One evening, many years ago, on her arrival in the Mayoral Box at Johannesburg’s Civic Theatre to listen to one of my presentations, the doyenne of the South African musical stage, Joan Brickhill, was presented to her. The famous star curtsied and said to the Queen: “I have heard so much about you that I almost feel I have known you forever – and, I am not quite sure how I should address you.”
Queen Susan took Joan by the hand and said to her: “I have been an ardent fan of yours for many years and I am your greatest admirer. You call me Susan and I will call you Your Majesty.” And that was the essence of the Susan I knew.
A Queen every inch of the way but a human being to the core of her heart; a real person that respected others and paid them the tribute they deserved. Her greatest gifts were how she could make the most insignificant of people feel comfortable and how she brought out the inner aristocracy in everyone she met.

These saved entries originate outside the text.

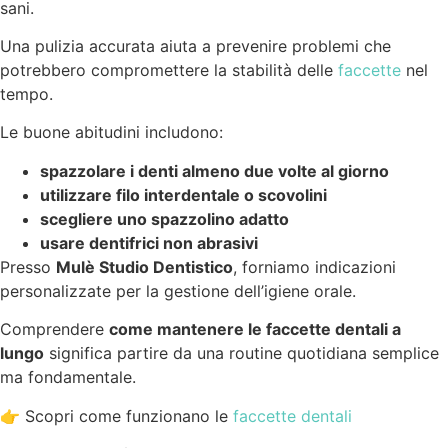
sani.
Una pulizia accurata aiuta a prevenire problemi che
potrebbero compromettere la stabilità delle
faccette
nel
tempo.
Le buone abitudini includono:
spazzolare i denti almeno due volte al giorno
utilizzare filo interdentale o scovolini
scegliere uno spazzolino adatto
usare dentifrici non abrasivi
Presso
Mulè Studio Dentistico
, forniamo indicazioni
personalizzate per la gestione dell’igiene orale.
Comprendere
come mantenere le faccette dentali a
lungo
significa partire da una routine quotidiana semplice
ma fondamentale.
👉 Scopri come funzionano le
faccette dentali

Her Majesty, Queen Susan of the Albanians may be dead, but Susan - my friend and confidante - will live forever in my heart. And alongside her warm and loyal friendship she has also bequeathed to me her King and her Crown Prince. All the sincerity, care, concern and loyalty she showed me over the years I now pledge to my remaining two friends of this extraordinary family: His Majesty The King and His Royal Highness The Crown Prince of the Albanians. I salute both of you as I bid my Queen farewell.